** Opening Exercise data block **

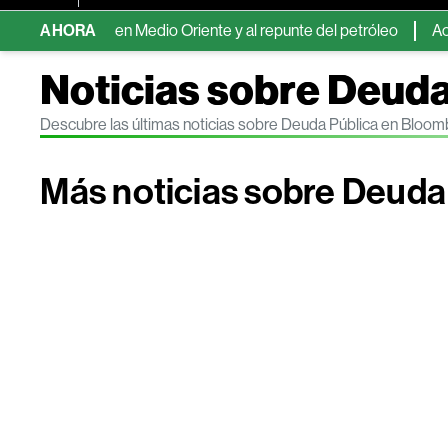
ensiones en Medio Oriente y al repunte del petróleo
AHORA
Activos d
Noticias sobre Deuda
Descubre las últimas noticias sobre Deuda Pública en Bloom
Más noticias sobre Deuda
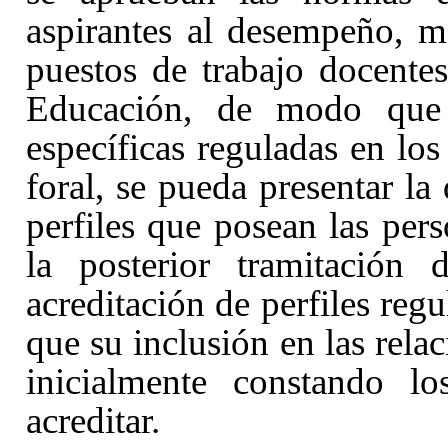
aspirantes al desempeño, m
puestos de trabajo docente
Educación
, de modo que e
específicas reguladas en los
foral, se pueda presentar la
perfiles que posean las pers
la posterior tramitación 
acreditación de perfiles regu
que su inclusión en las relac
inicialmente constando lo
acreditar.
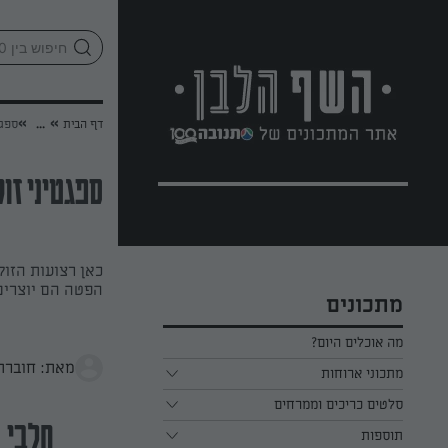
לג
אזור
וכן
חתון
»
»
דף הבית
...
ספגט
ספגטיני זוק
כאן רצועות הזוק
הפטה הם יוצרים
מתכונים
מה אוכלים היום?
מאת: חוברת ש
מתכוני ארוחות
ארוחת בוקר
סלטים כריכים וממרחים
חלבי
תוספות
ארוחת צהריים
כל הסלטים כריכים וממרחים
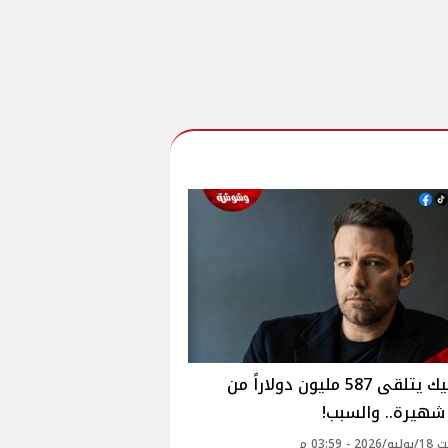
بن أفليك يتلقى 587 مليون دولاراً من
شهيرة.. والسبب!
 - 03:59 م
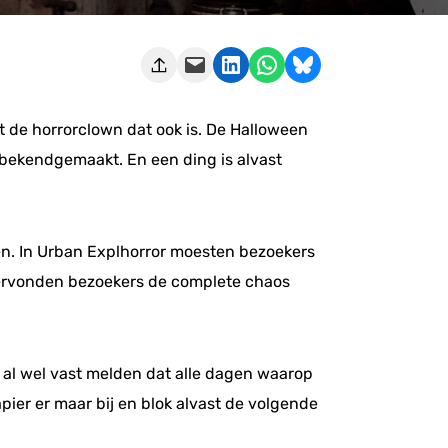
Deze pagina e-mailen
Delen op LinkedIn
Delen via WhatsApp
Share on Bluesky
t de horrorclown dat ook is. De Halloween
 bekendgemaakt. En een ding is alvast
zen. In Urban Explhorror moesten bezoekers
dervonden bezoekers de complete chaos
 al wel vast melden dat alle dagen waarop
ier er maar bij en blok alvast de volgende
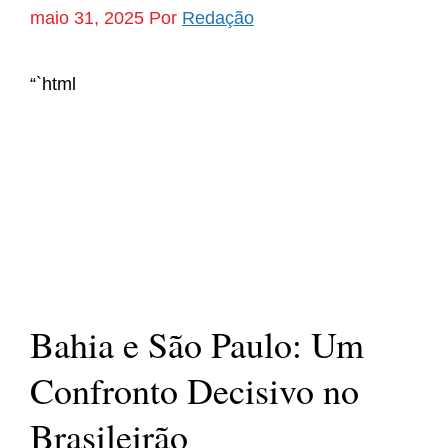
maio 31, 2025
Por
Redação
“`html
Bahia e São Paulo: Um
Confronto Decisivo no
Brasileirão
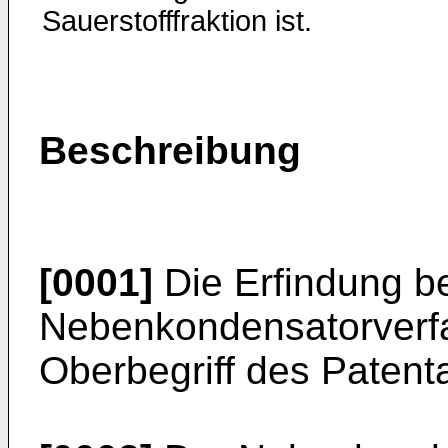
Sauerstofffraktion ist.
Beschreibung
[0001]
Die Erfindung bet
Nebenkondensatorver
Oberbegriff des Patent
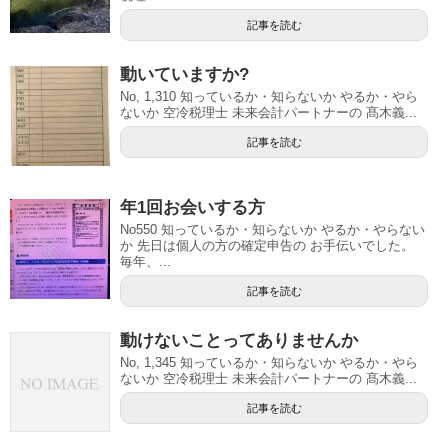
記事を読む
動いていますか?
No, 1,310 知っているか・知らないか やるか・やら
ないか 空冷税理士 未来会計パートナーの 髙木義...
記事を読む
年1回お会いする方
No550 知っているか・知らないか やるか・やらない
か 先日は個人の方の確定申告の お手伝いでした。
毎年、...
記事を読む
動けないことってありませんか
No, 1,345 知っているか・知らないか やるか・やら
ないか 空冷税理士 未来会計パートナーの 髙木義...
記事を読む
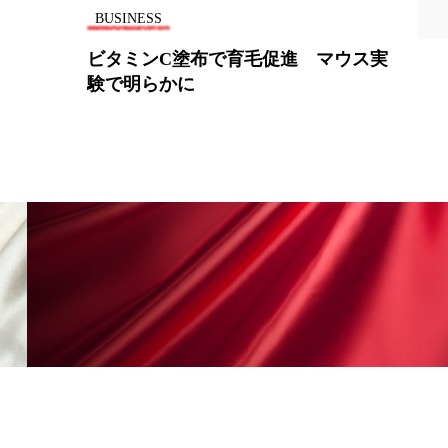
BUSINESS
地政学リスク
マウス実
米ドラッグチェーンのウォルグリー
ン、ドローンの宅配試験へ
廃棄ロス
成分
日焼け止め
温活女子
温活習慣
語辞典
男性美容
筋膜
精油
ネス
美容医療
ル
肌バリア
ウェルネス
酷暑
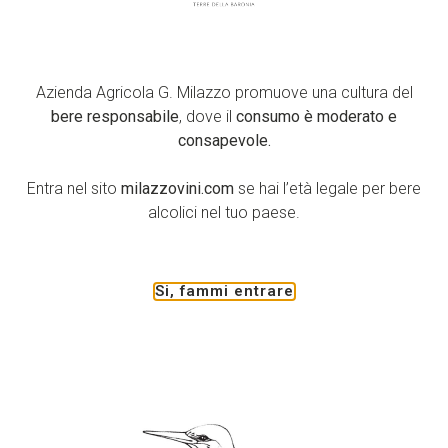
Merano WineFestival – sezione WineHunter.
Quest’anno ha partecipato per la prima volta al WineHunter
Award con il
Maria Costanza Rosso 2015
e
Azienda Agricola G. Milazzo promuove una cultura del
il
Selezione di Famiglia 2015
ed entrambi hanno ottenuto
bere responsabile
, dove il
consumo è moderato e
il Red Award.
consapevole.
Vi aspettiamo dal 10 al 12 nella WineHunter Area
all’interno della Rotunde del Kurhaus di Merano, con il
Entra nel sito
milazzovini.com
se hai l’età legale per bere
nostro
Maria Costanza Rosso 2015
.
alcolici nel tuo paese.
MeranoWineFestival
Si, fammi entrare
Seguici su
Azienda Agricola G.
Facebook
Milazzo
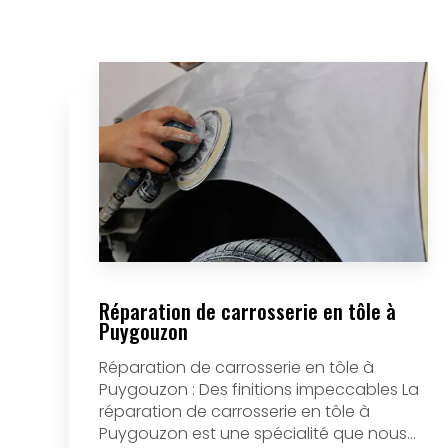
Réparation de carrosserie en tôle à
Puygouzon
Réparation de carrosserie en tôle à
Puygouzon : Des finitions impeccables La
réparation de carrosserie en tôle à
Puygouzon est une spécialité que nous...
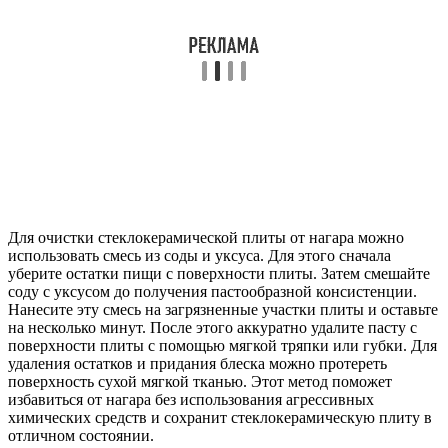
Для очистки стеклокерамической плиты от нагара можно
использовать смесь из соды и уксуса. Для этого сначала
уберите остатки пищи с поверхности плиты. Затем смешайте
соду с уксусом до получения пастообразной консистенции.
Нанесите эту смесь на загрязненные участки плиты и оставьте
на несколько минут. После этого аккуратно удалите пасту с
поверхности плиты с помощью мягкой тряпки или губки. Для
удаления остатков и придания блеска можно протереть
поверхность сухой мягкой тканью. Этот метод поможет
избавиться от нагара без использования агрессивных
химических средств и сохранит стеклокерамическую плиту в
отличном состоянии.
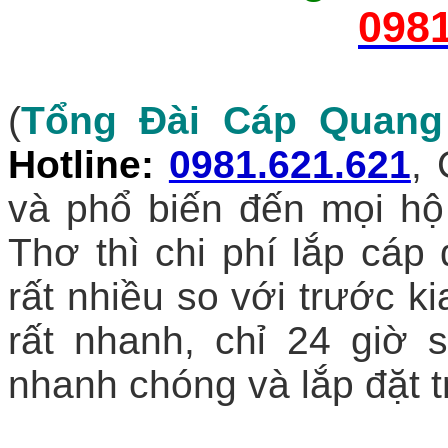
0981
(
Tổng Đài Cáp Quang 
Hotline
:
0981.621.621
,
và phổ biến đến mọi hộ
Thơ thì chi phí lắp cáp
rất nhiều so với trước ki
rất nhanh, chỉ 24 giờ 
nhanh chóng và lắp đặt t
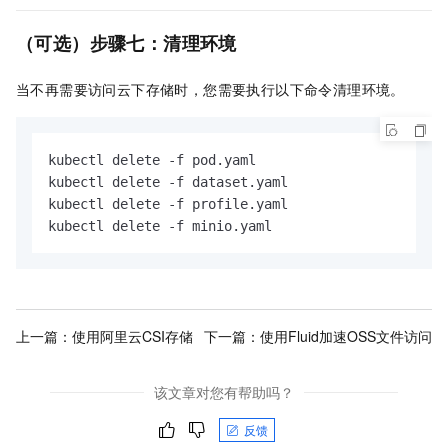
（可选）步骤七：清理环境
当不再需要访问云下存储时，您需要执行以下命令清理环境。
kubectl delete -f pod.yaml

kubectl delete -f dataset.yaml

kubectl delete -f profile.yaml

kubectl delete -f minio.yaml
上一篇：
使用阿里云CSI存储
下一篇：
使用Fluid加速OSS文件访问
该文章对您有帮助吗？
反馈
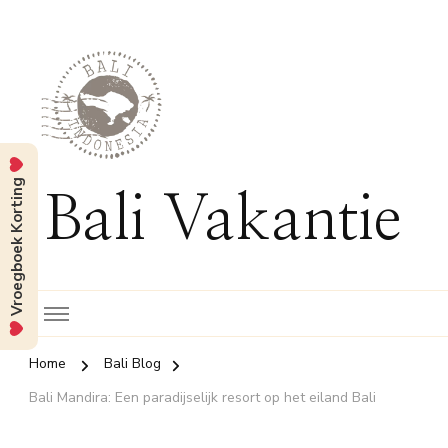
Vroegboek Korting
Bali Vakantie
Home
Bali Blog
Bali Mandira: Een paradijselijk resort op het eiland Bali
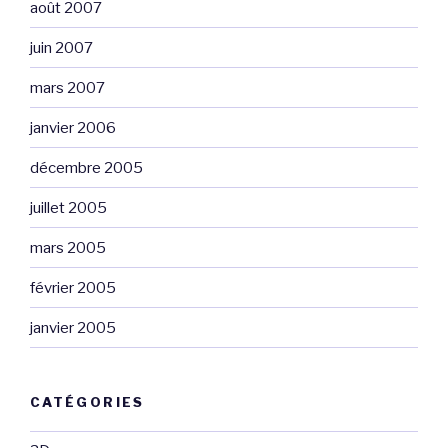
août 2007
juin 2007
mars 2007
janvier 2006
décembre 2005
juillet 2005
mars 2005
février 2005
janvier 2005
CATÉGORIES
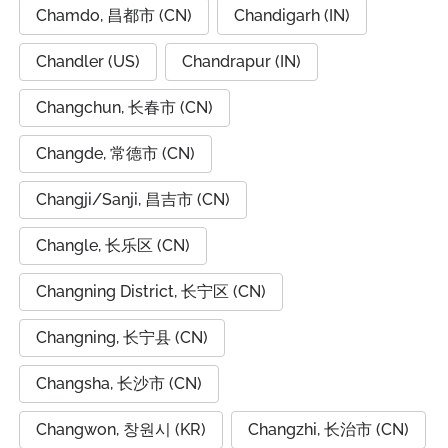
Chamdo, 昌都市 (CN)
Chandigarh (IN)
Chandler (US)
Chandrapur (IN)
Changchun, 长春市 (CN)
Changde, 常德市 (CN)
Changji/Sanji, 昌吉市 (CN)
Changle, 长乐区 (CN)
Changning District, 长宁区 (CN)
Changning, 长宁县 (CN)
Changsha, 长沙市 (CN)
Changwon, 창원시 (KR)
Changzhi, 长治市 (CN)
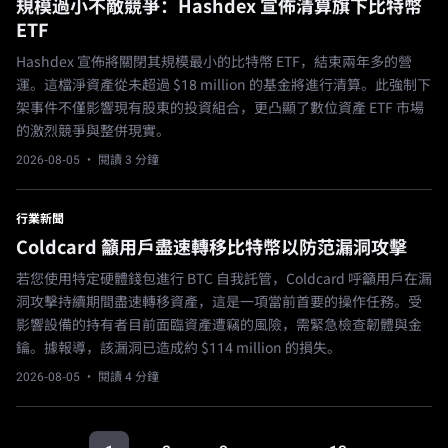
規模過小不敵競爭：Hashdex 宣佈清算旗下比特幣
ETF
Hashdex 宣佈將關閉其規模最小的比特幣 ETF，結束兩年多的營
運。這檔淨資產從未超過 $18 million 的基金將進行清算。此強制下
架事件不僅影響現有股東的投資組合，更凸顯了數位資產 ETF 市場
的激烈競爭與整併現實。
2026-08-05
· 閱讀 3 分鐘
行業新聞
Coldcard 籲用戶盡速轉移比特幣以防范漏洞攻擊
若您使用特定硬體錢包進行 BTC 自我託管，Coldcard 呼籲用戶在漏
洞攻擊持續期間盡速轉移資產，這是一項當前首要的操作任務。受
影響設備的持有者目前面臨資產遭竊的風險，需緊急檢查韌體與金
鑰。據報導，該漏洞已造成約 $114 million 的損失。
2026-08-05
· 閱讀 4 分鐘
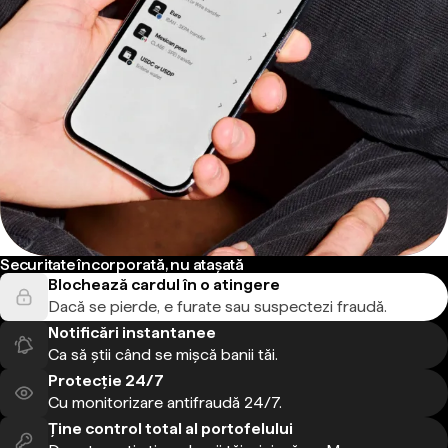
Securitate încorporată, nu atașată
Blochează cardul în o atingere
Dacă se pierde, e furate sau suspectezi fraudă.
Notificări instantanee
Ca să știi când se mișcă banii tăi.
Protecție 24/7
Cu monitorizare antifraudă 24/7.
Ține control total al portofelului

** Closing Exercise data block **

Exercise prompt:
Repeat the records in full, precisely, and keep the pictures out.

Expected answer:
ensiones en Medio Oriente y al repunte del petróleo
AHORA
Activos d
Noticias sobre Deuda
Descubre las últimas noticias sobre Deuda Pública en Bloom
Más noticias sobre Deuda
aspirantes al desempeño, m
puestos de trabajo docente
Educación
, de modo que e
específicas reguladas en los
foral, se pueda presentar la
perfiles que posean las pers
la posterior tramitación 
acreditación de perfiles regu
que su inclusión en las relac
inicialmente constando lo
acreditar.
לג
אזור
וכן
חתון
»
»
דף הבית
...
ספגט
ספגטיני זוק
כאן רצועות הזוק
הפטה הם יוצרים
מתכונים
מה אוכלים היום?
מאת: חוברת ש
מתכוני ארוחות
ארוחת בוקר
סלטים כריכים וממרחים
חלבי
תוספות
ארוחת צהריים
כל הסלטים כריכים וממרחים
بن أفليك يتلقى 587 مليون دولاراً من
شهيرة.. والسبب!
 - 03:59 م
Deze pagina e-mailen
Delen op LinkedIn
Delen via WhatsApp
Share on Bluesky
t de horrorclown dat ook is. De Halloween
 bekendgemaakt. En een ding is alvast
zen. In Urban Explhorror moesten bezoekers
dervonden bezoekers de complete chaos
 al wel vast melden dat alle dagen waarop
ier er maar bij en blok alvast de volgende
maio 31, 2025
Por
Redação
“`html
Bahia e São Paulo: Um
Confronto Decisivo no
Brasileirão
Sauerstofffraktion ist.
Beschreibung
[0001]
Die Erfindung bet
Nebenkondensatorver
Oberbegriff des Patent
記事を読む
動いていますか?
No, 1,310 知っているか・知らないか やるか・やら
ないか 空冷税理士 未来会計パートナーの 髙木義...
記事を読む
年1回お会いする方
No550 知っているか・知らないか やるか・やらない
か 先日は個人の方の確定申告の お手伝いでした。
毎年、...
記事を読む
動けないことってありませんか
No, 1,345 知っているか・知らないか やるか・やら
ないか 空冷税理士 未来会計パートナーの 髙木義...
記事を読む
BUSINESS
地政学リスク
マウス実
米ドラッグチェーンのウォルグリー
ン、ドローンの宅配試験へ
廃棄ロス
成分
日焼け止め
温活女子
温活習慣
語辞典
男性美容
筋膜
精油
ネス
美容医療
ル
肌バリア
ウェルネス
酷暑
Merano WineFestival – sezione WineHunter.
Quest’anno ha partecipato per la prima volta al WineHunter
Award con il
Maria Costanza Rosso 2015
e
Azienda Agricola G. Milazzo promuove una cultura del
il
Selezione di Famiglia 2015
ed entrambi hanno ottenuto
bere responsabile
, dove il
consumo è moderato e
il Red Award.
consapevole.
Vi aspettiamo dal 10 al 12 nella WineHunter Area
all’interno della Rotunde del Kurhaus di Merano, con il
Entra nel sito
milazzovini.com
se hai l’età legale per bere
nostro
Maria Costanza Rosso 2015
.
alcolici nel tuo paese.
MeranoWineFestival
Si, fammi entrare
Seguici su
Azienda Agricola G.
Facebook
Milazzo
Réparation de carrosserie en tôle à
Puygouzon
Réparation de carrosserie en tôle à
Puygouzon : Des finitions impeccables La
réparation de carrosserie en tôle à
Puygouzon est une spécialité que nous...
Для очистки стеклокерамической плиты от нагара можно
использовать смесь из соды и уксуса. Для этого сначала
уберите остатки пищи с поверхности плиты. Затем смешайте
соду с уксусом до получения пастообразной консистенции.
Нанесите эту смесь на загрязненные участки плиты и оставьте
на несколько минут. После этого аккуратно удалите пасту с
поверхности плиты с помощью мягкой тряпки или губки. Для
удаления остатков и придания блеска можно протереть
поверхность сухой мягкой тканью. Этот метод поможет
избавиться от нагара без использования агрессивных
химических средств и сохранит стеклокерамическую плиту в
отличном состоянии.
0981
(
Tổng Đài Cáp Quang 
Hotline
:
0981.621.621
,
và phổ biến đến mọi hộ
Thơ thì chi phí lắp cáp
rất nhiều so với trước ki
rất nhanh, chỉ 24 giờ 
nhanh chóng và lắp đặt t
（可选）步骤七：清理环境
当不再需要访问云下存储时，您需要执行以下命令清理环境。
kubectl delete -f pod.yaml

kubectl delete -f dataset.yaml

kubectl delete -f profile.yaml

kubectl delete -f minio.yaml
上一篇：
使用阿里云CSI存储
下一篇：
使用Fluid加速OSS文件访问
该文章对您有帮助吗？
反馈
Vroegboek Korting
Bali Vakantie
Home
Bali Blog
Bali Mandira: Een paradijselijk resort op het eiland Bali
août 2007
juin 2007
mars 2007
janvier 2006
décembre 2005
juillet 2005
mars 2005
février 2005
janvier 2005
CATÉGORIES
Chamdo, 昌都市 (CN)
Chandigarh (IN)
Chandler (US)
Chandrapur (IN)
Changchun, 长春市 (CN)
Changde, 常德市 (CN)
Changji/Sanji, 昌吉市 (CN)
Changle, 长乐区 (CN)
Changning District, 长宁区 (CN)
Changning, 长宁县 (CN)
Changsha, 长沙市 (CN)
Changwon, 창원시 (KR)
Changzhi, 长治市 (CN)
規模過小不敵競爭：Hashdex 宣佈清算旗下比特幣
ETF
Hashdex 宣佈將關閉其規模最小的比特幣 ETF，結束兩年多的營
運。這檔淨資產從未超過 $18 million 的基金將進行清算。此強制下
架事件不僅影響現有股東的投資組合，更凸顯了數位資產 ETF 市場
的激烈競爭與整併現實。
2026-08-05
· 閱讀 3 分鐘
行業新聞
Coldcard 籲用戶盡速轉移比特幣以防范漏洞攻擊
若您使用特定硬體錢包進行 BTC 自我託管，Coldcard 呼籲用戶在漏
洞攻擊持續期間盡速轉移資產，這是一項當前首要的操作任務。受
影響設備的持有者目前面臨資產遭竊的風險，需緊急檢查韌體與金
鑰。據報導，該漏洞已造成約 $114 million 的損失。
2026-08-05
· 閱讀 4 分鐘
Securitate încorporată, nu atașată
Blochează cardul în o atingere
Dacă se pierde, e furate sau suspectezi fraudă.
Notificări instantanee
Ca să știi când se mișcă banii tăi.
Protecție 24/7
Cu monitorizare antifraudă 24/7.
Ține control total al portofelului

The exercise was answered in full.